With every release, the Klocwork R&D department at Rogue Wave is given the opportunity to participate in a Hackathon. The Hackathon is 4 days in length and is dedicated to working on anything you want – as long as its loosely related to Klocwork. In the same week, participants present their ‘hack’ to their peers. The open format of the hackathon gives an opportunity for R&D to showcase features that may otherwise not make the product roadmap.
I was the winner of Klocwork’s first Hackathon, and having owned the highly coveted Hacksaw trophy for a few sprints now, it was time to defend my title.
Inspired by PVS-Studio’s blog, “How the PVS-Studio team improved Unreal Engine’s code“, I decided to take on the challenge of running Klocwork static code analysis on an industry-leading game engine, Unreal Engine 4.
There were many questions my static analysis nerd brain wanted answered… Why did PVS-Studio require a team and 17 days to perform analysis?
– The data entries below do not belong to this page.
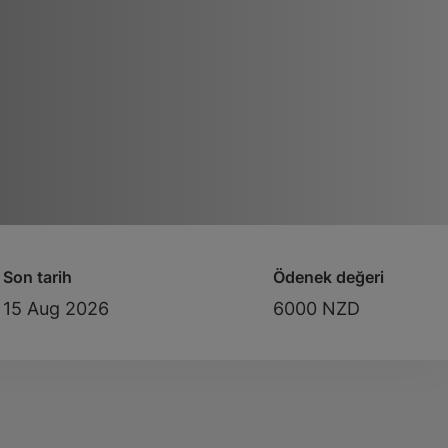
Son tarih
Ödenek değeri
15 Aug 2026
6000 NZD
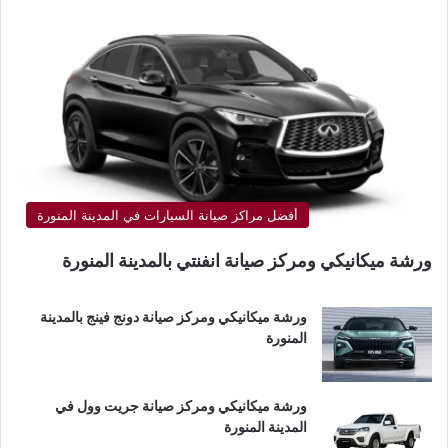
أفضل مراكز صيانة السيارات في المدينة المنورة
ورشة ميكانيكي ومركز صيانة انفنتي بالمدينة المنورة
ورشة ميكانيكي ومركز صيانة دونج فينج بالمدينة
المنورة
ورشة ميكانيكي ومركز صيانة جريت وول في
المدينة المنورة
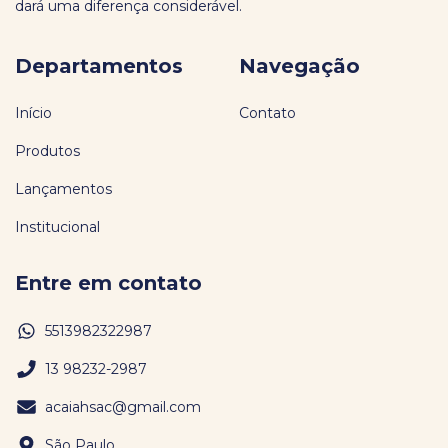
dará uma diferença considerável.
Departamentos
Navegação
Início
Contato
Produtos
Lançamentos
Institucional
Entre em contato
5513982322987
13 98232-2987
acaiahsac@gmail.com
São Paulo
Can our static analyzer even analyze this? Why was the number of real PVS-Studio bugs so low for such a large project? Why were edits made “because of the need to please the analyzer”?
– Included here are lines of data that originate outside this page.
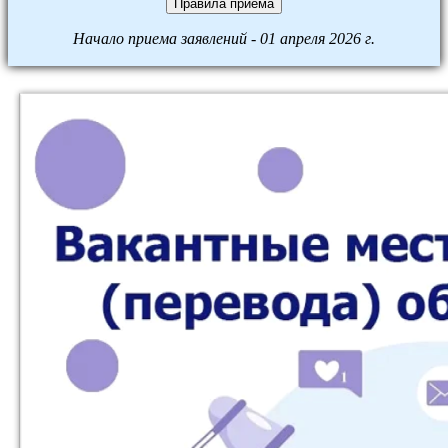
Правила приёма
Начало приема заявлений - 01 апреля 2026 г.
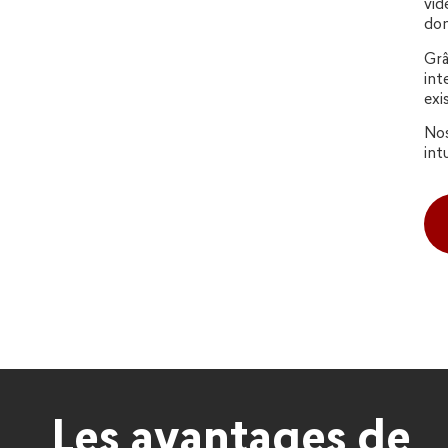
vid
dom
Grâ
int
exi
Nos
int
Les avantages de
There was only 1 (big) problem… I only had 2 work days to do this. After realizing the Unreal Engine 4 code base is over 2 million lines of code, I immediately ran to the documentation department, stole their video camera, and started my Hackathon time lapse.
Some rambling about static analysis in the game development industry
Before we get into the deep technical stuff, I’d like to provide some context to this project. The Klocwork static analyzer is quite experienced. Not only in its age, but in its evolution. The analyzer evolved by consuming trillions lines of code from mission critical software. In my (relatively) short time here, I’ve witnessed static analysis of NASA code destined for moons, military code for
redacted, and banking software which ensures the rounding scam in Office Space doesn’t happen again. All of this software follows a common pattern: legacy code for legacy standards, bare to the metal compilers with concise feature sets, and source mostly written with static analysis compliance in mind. You know what they say, you are what you eat.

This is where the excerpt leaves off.